CALAPRS presents approximately 35 educational and networking programs each year across the state. It publishes an online membership directory and conducts a salary survey that is published every other year as a service to the systems. The CALAPRS website provides a forum for member interaction and is currently being redesigned and enhanced.
System administrators are deeply involved in guiding CALAPRS’ educational program content and course design. Members of the CALAPRS Board serves on committees that develop programs and serve as liaisons to roundtables and staff training. Within many of the programs CALAPRS offers, administrators volunteer their time to serve as facilitators, moderators, and course deans where needed. This involvement assures that CALAPRS’ programs maintain a high level of consistent quality and relevance to address the needs of system members.
The CALAPRS Principles of Pension Management for Trustees Course was held at Stanford for over 15 years. The course was designed and run by Sid McCausland, who should be credited for its thoroughness in covering the topics new trustees need to know and for which you can't find training anywhere else. Following the success of the Principles class, in 2013 CALAPRS launched an Advanced Principles of Pension Management for Trustees Course with the Anderson School of Executive Education at UCLA. In 2015, CALAPRS relocated its Principles of Pension Management for Trustees from Stanford to the Pepperdine University Campus.
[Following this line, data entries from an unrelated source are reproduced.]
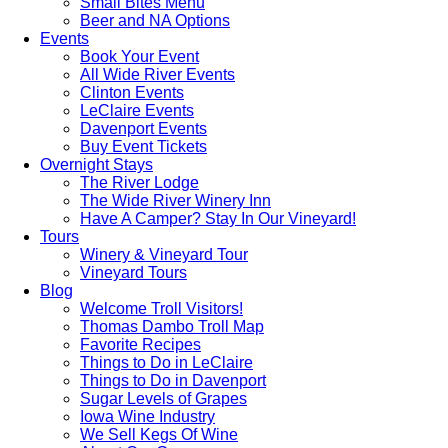
Small Bites Menu
Beer and NA Options
Events
Book Your Event
All Wide River Events
Clinton Events
LeClaire Events
Davenport Events
Buy Event Tickets
Overnight Stays
The River Lodge
The Wide River Winery Inn
Have A Camper? Stay In Our Vineyard!
Tours
Winery & Vineyard Tour
Vineyard Tours
Blog
Welcome Troll Visitors!
Thomas Dambo Troll Map
Favorite Recipes
Things to Do in LeClaire
Things to Do in Davenport
Sugar Levels of Grapes
Iowa Wine Industry
We Sell Kegs Of Wine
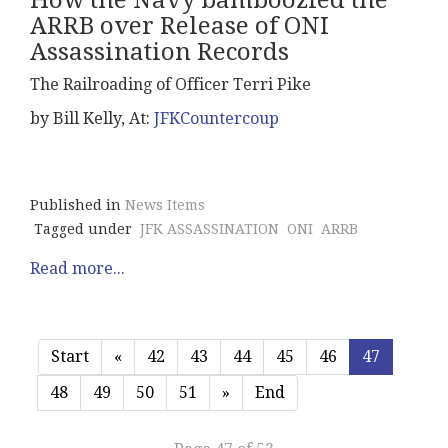
How the Navy bamboozled the
ARRB over Release of ONI
Assassination Records
The Railroading of Officer Terri Pike
by Bill Kelly, At:
JFKCountercoup
Published in
News Items
Tagged under
JFK ASSASSINATION
ONI
ARRB
Read more...
Start
«
42
43
44
45
46
47
48
49
50
51
»
End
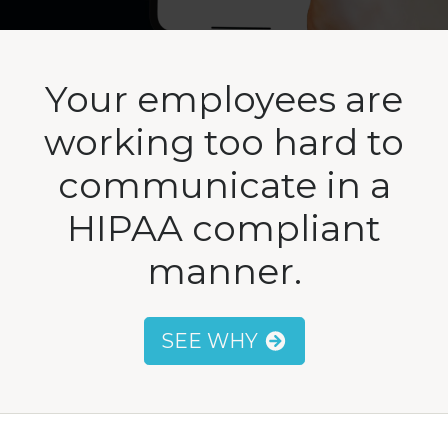
Your employees are
working too hard to
communicate in a
HIPAA compliant
manner.
SEE WHY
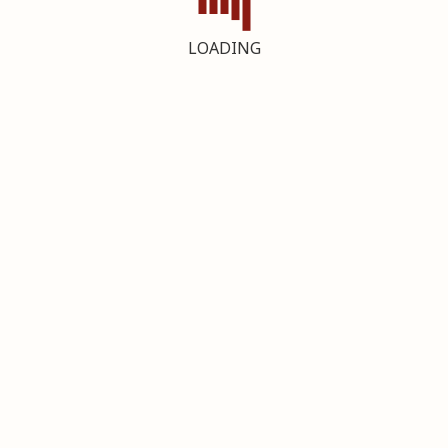
LOADING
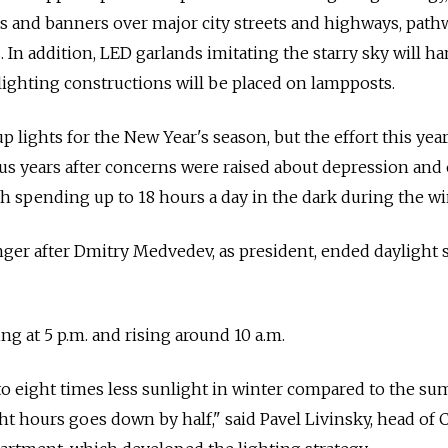
hts and banners over major city streets and highways, path
 In addition, LED garlands imitating the starry sky will h
lighting constructions will be placed on lampposts.
p lights for the New Year's season, but the effort this year
us years after concerns were raised about depression and
th spending up to 18 hours a day in the dark during the wi
ger after Dmitry Medvedev, as president, ended daylight 
ing at 5 p.m. and rising around 10 a.m.
o eight times less sunlight in winter compared to the su
t hours goes down by half," said Pavel Livinsky, head of C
In 2016, CALAPRS held its 31st General Assembly at Indian Wells attended by over 300 system and sponsor representative attendees. Planning is now underway for the 32nd General Assembly taking place in Monterey, March 4-7, 2017.
As you can see by reading this history, recounted in large part by Rich Goss, the vision and mission of our CALAPRS founders more than three decades ago continues to be delivered as strong as ever today: CALAPRS’ mission is to educate and inform the trustees and staff of the member systems through its forums for sharing information and exchanging ideas.
To all those mentioned in this article and to those who may not have been mentioned here, but who have contributed to CALAPRS along the way as a trustee, an administrator, a staff member, a board member, a teacher, a mentor – THANK YOU! You are responsible for creating this exceptional resource for public retirement systems and making CALAPRS the valuable and relevant organization it is today.